Road Wise: Five more of your road questions answered
You asked the road questions, and we got you the answers. Here are answers to the next five of your frequently asked questions about roads and the Washtenaw County Road Commission.
1. How are members of the Road Commission compensated and how much to they make per year? The three appointed Washtenaw County Road Commissioners are paid $10,500 per year and this amount is determined by the Washtenaw County Board of Commissioners, said Roy Townsend, newly appointed managing director of the Washtenaw County Road Commission.
2. What is the difference in annual maintenance costs between a gravel road and a paved road? Are there plans to flip some paved roads back to gravel for a time?
“The cost varies depending on numerous conditions,” Townsend said. “A low volume gravel road with good drainage being lowest cost to maintain, up to a heavy volume multi-lane paved road, is the most expensive.”
Currently, there are no plans to convert some the county paved roads back to gravel roads, which have been done in other locations in Michigan. However, with declining gas tax revenues and no proposed funding increases from Lansing, this could also start occurring in Washtenaw County in near future, Townsend said.
3. Are there plans to repave Carpenter Road between Washtenaw and Packard Road?
Yes. This project currently has a portion of federal funding scheduled for 2014, Townsend said.
4. When will the section of Ann Arbor-Saline Road between Eisenhower and Waters and Lohr roads be redone?
The funding for this project has not been identified. “However, this is one of the top priority projects the Road Commission proposed to the County Board of Commissioners for a countywide 1-year, 0.6 mil millage, which was planned to fix some of the worst roads in the county. The County Commissioners voted against this proposal on Dec. 7, and deferred the issue until 2012,” Townsend said.

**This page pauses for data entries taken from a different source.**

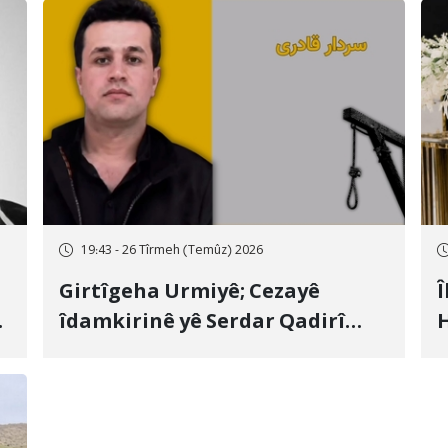
19:43 - 26 Tîrmeh (Temûz) 2026
Girtîgeha Urmiyê; Cezayê
Î
îdamkirinê yê Serdar Qadirî
H
Hate bicîhkirin
e
c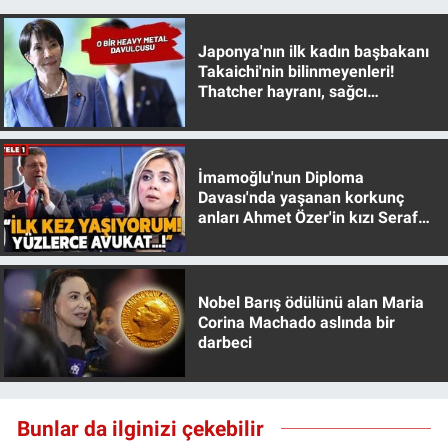
Japonya'nın ilk kadın başbakanı
Takaichi'nin bilinmeyenleri!
Thatcher hayranı, sağcı
muhafazakar
İmamoğlu'nun Diploma
Davası'nda yaşanan korkunç
anları Ahmet Özer'in kızı Seraf
Özer anlattı!
Nobel Barış ödülünü alan Maria
Corina Machado aslında bir
darbeci
Bunlar da ilginizi çekebilir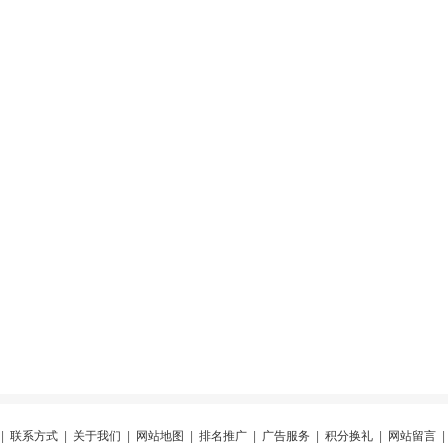
|
联系方式
|
关于我们
|
网站地图
|
排名推广
|
广告服务
|
积分换礼
|
网站留言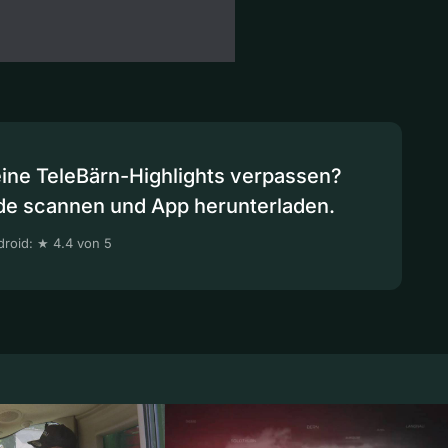
eine TeleBärn-Highlights verpassen?
de scannen und App herunterladen.
roid: ★ 4.4 von 5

5. When driving into Ann Arbor via Ann Arbor-Saline Road, why can't the traffic lights be synchronized so that one can drive the speed limit and hit green lights from Maple Road to Stadium?
“With new signal upgrades we have just recently started, we are in discussion on synchronizing traffic signals along this corridor, as well as other corridors with both the City of Ann Arbor and Michigan Department of Transportation,” Townsend said.

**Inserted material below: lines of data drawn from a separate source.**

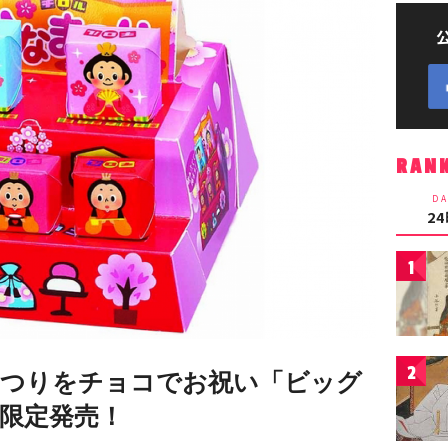
RAN
DA
2
1
2
まつりをチョコでお祝い「ビッグ
限定発売！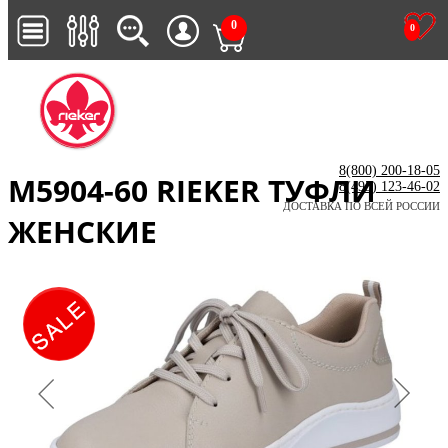
0
0
8(800) 200-18-05
M5904-60 RIEKER ТУФЛИ
8(495) 123-46-02
ДОСТАВКА ПО ВСЕЙ РОССИИ
ЖЕНСКИЕ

Readers need to keep in mind that the Washtenaw County Road Commission is not responsible for city or village roads in places such as Ann Arbor, the City of Ypsilanti, Saline, Chelsea, Dexter or Manchester.
For questions about roads in those cities or villages, residents should contact the city engineers, city or village managers with their road questions as these communities have individual road funds or millages which are paid for with tax dollars that are used to fix these streets.
The Washtenaw County Road Commission oversees county roads in the 20 townships and projects are dependent on state and federal funds as well as township contributions. What road projects are chosen each year are discussed with elected officials from the townships and the Road Commissions during open public meetings when votes are taken on each year’s planned road work, including bridge, resurfacing and dust control.
Residents who would like to see specific projects considered in 2012, should call their township supervisors or village presidents or board members and make their wishes heard. Or, speak during the public comment portion of a board meeting.